Volkswagen entwickelt seinen E-Bulli ID Buzz für die Serienproduktion weiter. «Er ist eine wichtige Säule in der Elektro-Offensive von Volkswagen und trägt das Bulli-Fahrgefühl in die Zukunft», sagte VW-Markenchef Herbert Diess am Samstag (Ortszeit) im kalifornischen Pebble Beach einer Mitteilung zufolge. Das Fahrzeug, das als Studie auf verschiedenen Automessen vorgestellt worden war, soll 2022 zu kaufen sein. Europas größter Autobauer hat mit seinen E-Modellen - der Konzern plant bis 2025 mehr als 30 neue E-Modelle wie einen E-Geländewagen - vor allem die wichtigen Märkte Nordamerika, Europa und China im Blick.

Wolfsburg/Pebble Beach (dpa) – Vom Buzz, der eine Reichweite von bis zu 600 Kilometern haben soll, sei auch eine Cargo-Variante geplant, die als Lieferwagen in den Innenstädten genutzt werden könne, sagte Nutzfahrzeug-Vorstandschef Eckhard Scholz. Das Fahrzeug entsteht auf Basis des sogenannten Modularen Elektrobaukastens (MEB), der die Herstellung des Modells deutlich günstiger machen soll. Mit günstigeren Stromern will VW dem Elektroauto-Pionier Tesla den Rang ablaufen. Die ID-Serie um den Buzz gilt dabei als Hoffnungsträger.

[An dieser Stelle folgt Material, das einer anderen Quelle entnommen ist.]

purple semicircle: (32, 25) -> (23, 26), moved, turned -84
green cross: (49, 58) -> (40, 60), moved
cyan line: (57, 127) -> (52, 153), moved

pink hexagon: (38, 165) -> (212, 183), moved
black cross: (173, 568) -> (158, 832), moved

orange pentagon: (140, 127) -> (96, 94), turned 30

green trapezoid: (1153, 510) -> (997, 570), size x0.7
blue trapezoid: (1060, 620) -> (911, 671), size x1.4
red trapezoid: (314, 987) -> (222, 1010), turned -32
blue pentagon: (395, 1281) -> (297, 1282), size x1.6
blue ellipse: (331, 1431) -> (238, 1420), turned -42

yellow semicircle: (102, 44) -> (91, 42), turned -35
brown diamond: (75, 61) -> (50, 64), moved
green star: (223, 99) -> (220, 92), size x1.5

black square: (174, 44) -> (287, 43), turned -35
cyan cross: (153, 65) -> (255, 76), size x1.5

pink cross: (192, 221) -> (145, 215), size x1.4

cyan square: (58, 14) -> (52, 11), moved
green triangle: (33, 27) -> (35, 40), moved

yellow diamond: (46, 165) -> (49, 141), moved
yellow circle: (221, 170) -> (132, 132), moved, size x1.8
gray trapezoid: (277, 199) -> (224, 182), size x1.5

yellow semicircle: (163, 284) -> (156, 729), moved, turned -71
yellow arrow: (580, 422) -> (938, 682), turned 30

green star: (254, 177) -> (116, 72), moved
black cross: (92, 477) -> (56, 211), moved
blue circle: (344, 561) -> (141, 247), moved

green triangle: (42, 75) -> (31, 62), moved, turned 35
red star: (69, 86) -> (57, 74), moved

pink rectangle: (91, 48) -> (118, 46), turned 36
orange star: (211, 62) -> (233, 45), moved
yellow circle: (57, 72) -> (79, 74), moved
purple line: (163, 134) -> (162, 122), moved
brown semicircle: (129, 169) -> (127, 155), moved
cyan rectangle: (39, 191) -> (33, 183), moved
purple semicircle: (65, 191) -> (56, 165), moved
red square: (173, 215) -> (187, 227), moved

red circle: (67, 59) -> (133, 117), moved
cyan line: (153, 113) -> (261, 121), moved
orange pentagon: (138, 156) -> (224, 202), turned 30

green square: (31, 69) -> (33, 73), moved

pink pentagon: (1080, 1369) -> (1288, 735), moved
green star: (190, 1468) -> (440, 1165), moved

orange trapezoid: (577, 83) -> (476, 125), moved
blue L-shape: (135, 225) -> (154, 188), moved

VW-Markenchef Herbert Diess ist am 05.01.2016 neben dem elektrischen Prototyp Volkswagen BUDD-e während der Präsentation auf der Technik-Messe CES in Las Vegas zu sehen. VW will mit dem Design an die Tradition seiner beliebten Transporter-Busse anknüpfen.

VW will die Entwicklung alternativer Antriebsmodelle in den kommenden Jahren mit Investitionen von neun Milliarden Euro forcieren. Gleichzeitig sollen früheren Angaben zufolge zehn Milliarden Euro in die Entwicklung des Verbrennungsmotors investiert werden. Auch zahlreiche andere Autohersteller wie Daimler und BMW arbeiten an neuen E-Modellen.